Quante volte succede che la legacy di una band diventi importante dopo lo scioglimento, o nel caso in cui l’artista ci lasci prematuramente? Pat Fish, cantautore londinese di stanza a Oxford noto a tutti come The Jazz Butcher, è venuto a mancare lo scorso 5 Ottobre ad appena 63 anni. Appena laureatosi si dedica incondizionatamente alla musica con i Sonic Tonix pubblicando un singolo su Cherry Red, un attimo prima di coniare (nell’82) il nome del progetto per cui sarà sempre ricordato – visto che gli altri alias The Jazz Butcher Conspiracy e The Jazz Butcher And His Sikkorskis From Hell sono già più ostici. Nei primi dischi per l’etichetta Glass militano David J e Kevin Haskins dei Bauhaus, mentre Max Eider resterà il principale collaboratore di Pat Fish fino agli ultimi giorni: un quadriennio, quello 1983-1986, coperto al meglio dal vinile di “Bloody Nonsense” che ho trovato anni fa a un mercatino per due spicci ma che oggi è una testimonianza artistica di livello e foriero di gioielli quali “Big Saturday”, “The Human Jungle” e “The Devil Is My Friend”. Una commistione di folk operaio, Velvet Underground e soul music.
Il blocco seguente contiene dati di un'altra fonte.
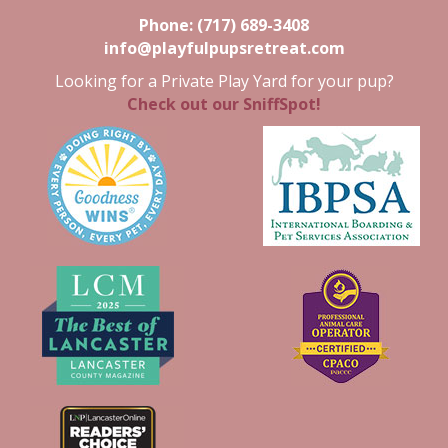
Phone:
(717) 689-3408
info@playfulpupsretreat.com
Looking for a Private Play Yard for your pup?
Check out our SniffSpot!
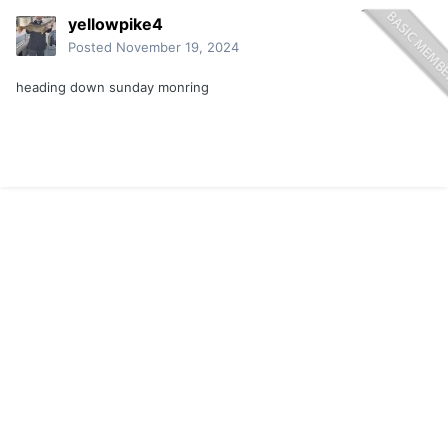
yellowpike4
Posted
November 19, 2024
heading down sunday monring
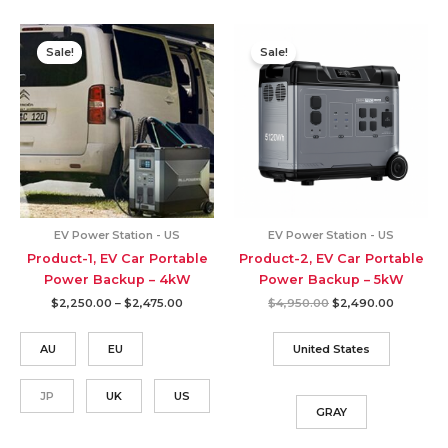
Sale!
Sale!
EV Power Station - US
EV Power Station - US
Product-1, EV Car Portable
Product-2, EV Car Portable
Power Backup – 4kW
Power Backup – 5kW
Price
Original
Current
$
2,250.00
–
$
2,475.00
$
4,950.00
$
2,490.00
range:
price
price
$2,250.00
was:
is:
through
$4,950.00.
$2,490.0
AU
EU
United States
$2,475.00
JP
UK
US
GRAY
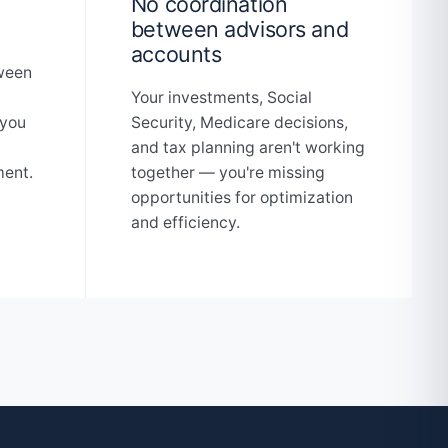
No coordination
between advisors and
accounts
tween
Your investments, Social
 you
Security, Medicare decisions,
and tax planning aren't working
ment.
together — you're missing
opportunities for optimization
and efficiency.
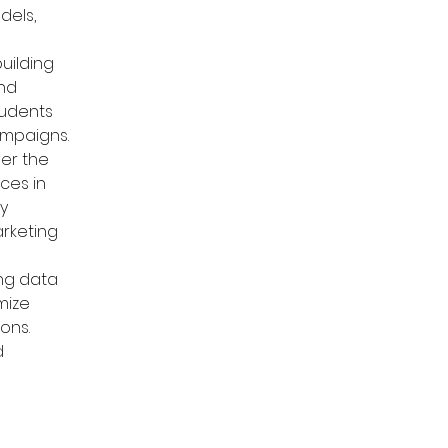
els, 
ilding 
nd 
tudents 
ampaigns.
er the 
ces in 
y 
arketing 
ing data 
mize 
ons. 
d 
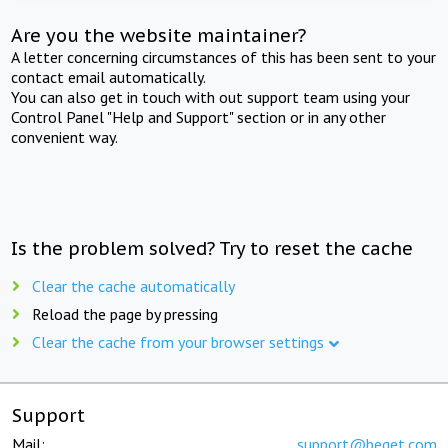
Are you the website maintainer?
A letter concerning circumstances of this has been sent to your
contact email automatically.
You can also get in touch with out support team using your
Control Panel "Help and Support" section or in any other
convenient way.
Is the problem solved? Try to reset the cache
Clear the cache automatically
Reload the page by pressing
Clear the cache from your browser settings
Support
Mail:
support@beget.com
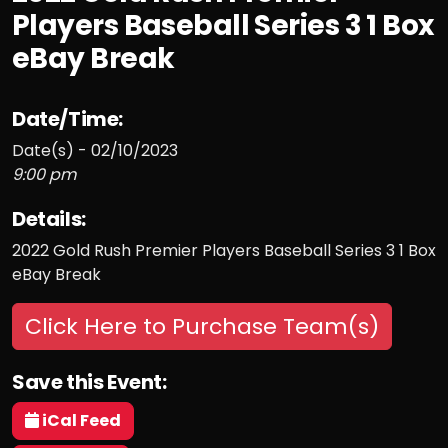
Players Baseball Series 3 1 Box
eBay Break
Date/Time:
Date(s) - 02/10/2023
9:00 pm
Details:
2022 Gold Rush Premier Players Baseball Series 3 1 Box
eBay Break
Click Here to Purchase Team(s)
Save this Event:
iCal Feed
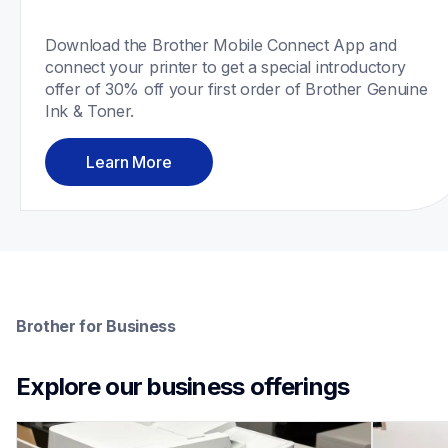
Download the Brother Mobile Connect App and 
connect your printer to get a special introductory 
offer of 30% off your first order of Brother Genuine 
Ink & Toner.
Learn More
Brother for Business
Explore our business offerings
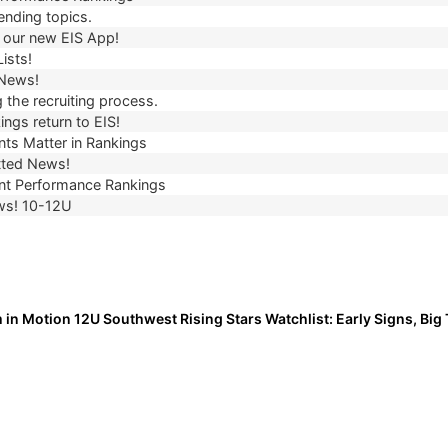
ending topics.
our new EIS App!
ists!
 News!
 the recruiting process.
ngs return to EIS!
ts Matter in Rankings
ted News!
t Performance Rankings
ws! 10-12U
 in Motion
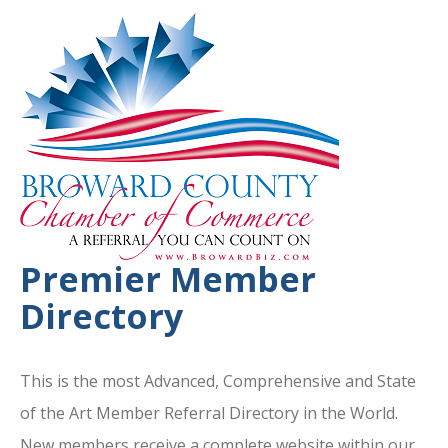
Premier Member
Directory
This is the most Advanced, Comprehensive and State
of the Art Member Referral Directory in the World.
New members receive a complete website within our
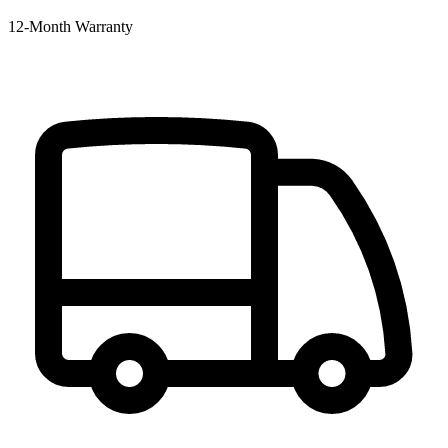
12‑Month Warranty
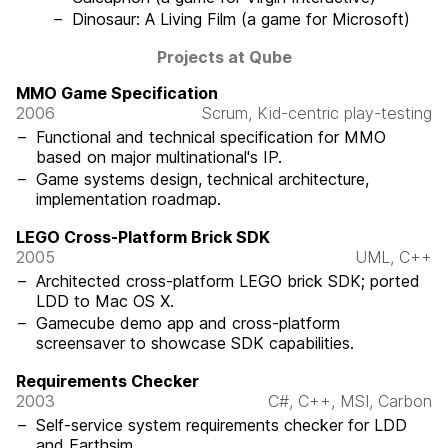
Dinosaur: A Living Film (a game for Microsoft)
Projects at Qube
MMO Game Specification
2006
Scrum, Kid-centric play-testing
Functional and technical specification for MMO
based on major multinational's IP.
Game systems design, technical architecture,
implementation roadmap.
LEGO Cross-Platform Brick SDK
2005
UML, C++
Architected cross-platform LEGO brick SDK; ported
LDD to Mac OS X.
Gamecube demo app and cross-platform
screensaver to showcase SDK capabilities.
Requirements Checker
2003
C#, C++, MSI, Carbon
Self-service system requirements checker for LDD
and Earthsim.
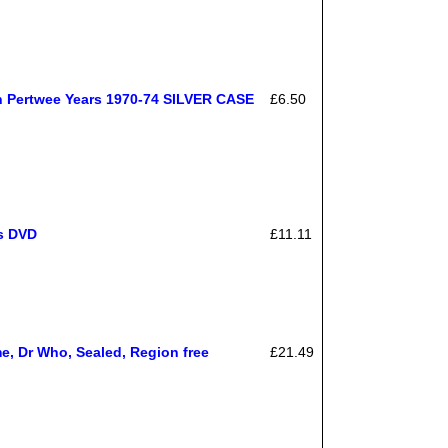
n Pertwee Years 1970-74 SILVER CASE
£6.50
rs DVD
£11.11
e, Dr Who, Sealed, Region free
£21.49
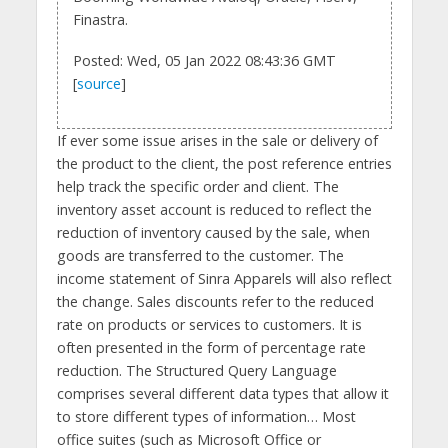
Finastra.
Posted: Wed, 05 Jan 2022 08:43:36 GMT
[
source
]
If ever some issue arises in the sale or delivery of
the product to the client, the post reference entries
help track the specific order and client. The
inventory asset account is reduced to reflect the
reduction of inventory caused by the sale, when
goods are transferred to the customer. The
income statement of Sinra Apparels will also reflect
the change. Sales discounts refer to the reduced
rate on products or services to customers. It is
often presented in the form of percentage rate
reduction. The Structured Query Language
comprises several different data types that allow it
to store different types of information… Most
office suites (such as Microsoft Office or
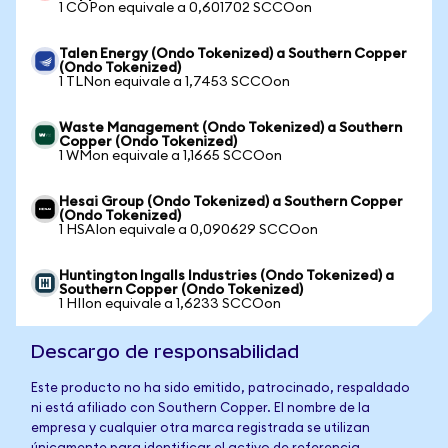
1 COPon equivale a 0,601702 SCCOon
Talen Energy (Ondo Tokenized) a Southern Copper
(Ondo Tokenized)
1 TLNon equivale a 1,7453 SCCOon
Waste Management (Ondo Tokenized) a Southern
Copper (Ondo Tokenized)
1 WMon equivale a 1,1665 SCCOon
Hesai Group (Ondo Tokenized) a Southern Copper
(Ondo Tokenized)
1 HSAIon equivale a 0,090629 SCCOon
Huntington Ingalls Industries (Ondo Tokenized) a
Southern Copper (Ondo Tokenized)
1 HIIon equivale a 1,6233 SCCOon
Descargo de responsabilidad
Este producto no ha sido emitido, patrocinado, respaldado
ni está afiliado con Southern Copper. El nombre de la
empresa y cualquier otra marca registrada se utilizan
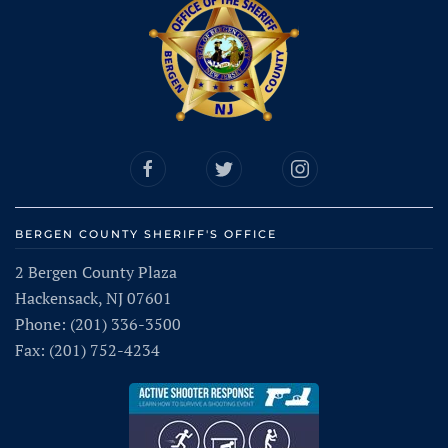
BERGEN COUNTY SHERIFF'S OFFICE
2 Bergen County Plaza
Hackensack, NJ 07601
Phone: (201) 336-3500
Fax: (201) 752-4234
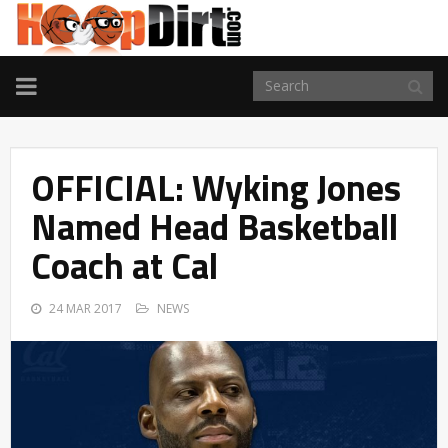
TOGGLE
NAVIGATION
OFFICIAL: Wyking Jones
Named Head Basketball
Coach at Cal
24 MAR 2017
NEWS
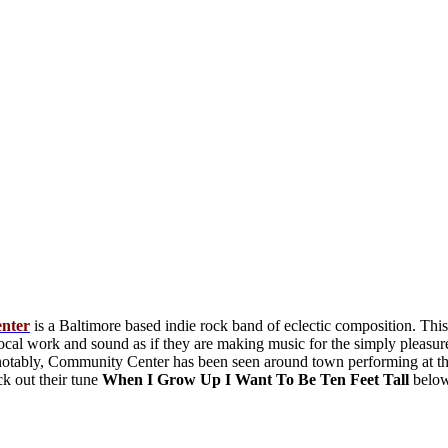
nter
is a Baltimore based indie rock band of eclectic composition. This 
cal work and sound as if they are making music for the simply pleasure 
 notably, Community Center has been seen around town performing at t
k out their tune
When I Grow Up I Want To Be Ten Feet Tall
belo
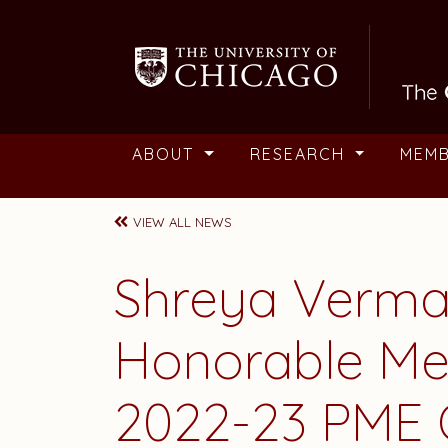
Skip to main content
ABOUT
RESEARCH
MEM
VIEW ALL NEWS
Shreya Verma
Honorable Men
2022-23 PME 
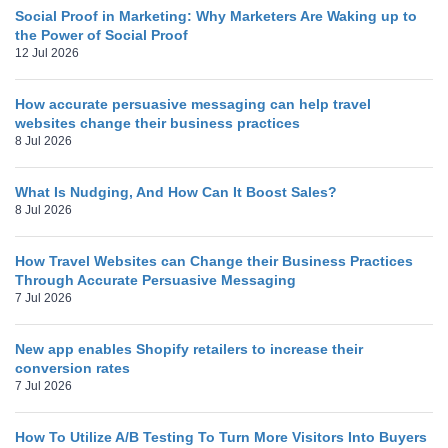
Social Proof in Marketing: Why Marketers Are Waking up to
the Power of Social Proof
12 Jul 2026
How accurate persuasive messaging can help travel
websites change their business practices
8 Jul 2026
What Is Nudging, And How Can It Boost Sales?
8 Jul 2026
How Travel Websites can Change their Business Practices
Through Accurate Persuasive Messaging
7 Jul 2026
New app enables Shopify retailers to increase their
conversion rates
7 Jul 2026
How To Utilize A/B Testing To Turn More Visitors Into Buyers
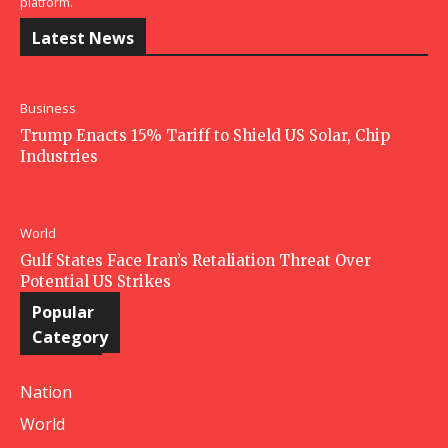
platform.
Latest News
Business
Trump Enacts 15% Tariff to Shield US Solar, Chip
Industries
World
Gulf States Face Iran’s Retaliation Threat Over
Potential US Strikes
Popular
Category
Nation
World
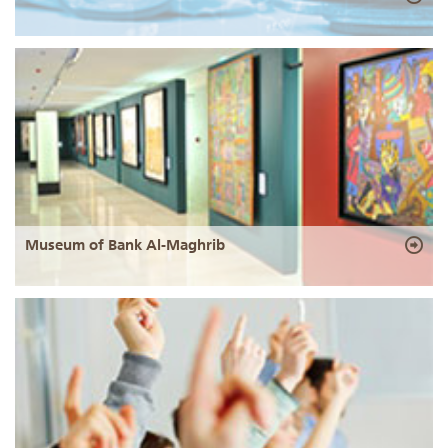
Museum of Bank Al-Maghrib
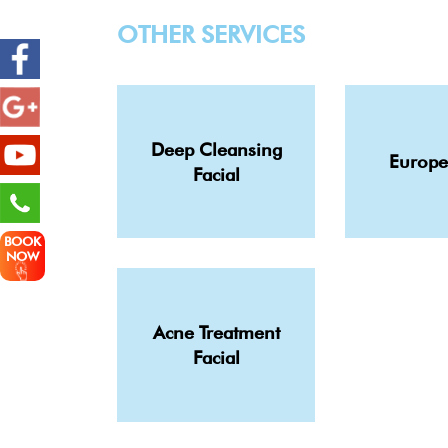
OTHER SERVICES
Deep Cleansing
Europe
Facial
BOOK
NOW
Acne Treatment
Facial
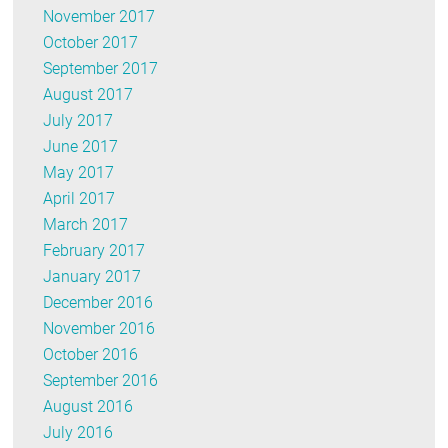
November 2017
October 2017
September 2017
August 2017
July 2017
June 2017
May 2017
April 2017
March 2017
February 2017
January 2017
December 2016
November 2016
October 2016
September 2016
August 2016
July 2016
La palla passa quindi a Alan McGee, che con la Creation realizzerà otto album di The Jazz Butcher fino al 1995. Fish diventa qui uno sparring partner, poichè il budget si orienta su altre band (House Of Love, Primal Scream) stupendosi anzi della disorganizzazione e grossolanità di una indie senza alcun legame con il mercato americano: scivolano quindi senza lasciare traccia brani come “Next Move Sideways” e la psichedelica “Girl Go”, da “Cult Of The Basement”. L’unico exploit viene suo malgrado dalla cover in stile acid-house di “We Love You”, hit dei Rolling Stones nel 1967, che gli garantirà la partecipazione a Top Of The Pops; per capire l’integrità dell’artista Pat Fish vi basti leggere lo scambio di opinioni avuto con McGee a tal proposito: “Pat, You won’t believe it – 400 kids on the floor punching the air to your record!” “Yeah, right.” Eppure anche guardando “Upside Down: The Creation Records Story” notiamo l’orgoglio di Fish nell’aver vissuto quel periodo fondamentale per la musica inglese, seppur da gregario ma con personalità, amato e stimato da tutti.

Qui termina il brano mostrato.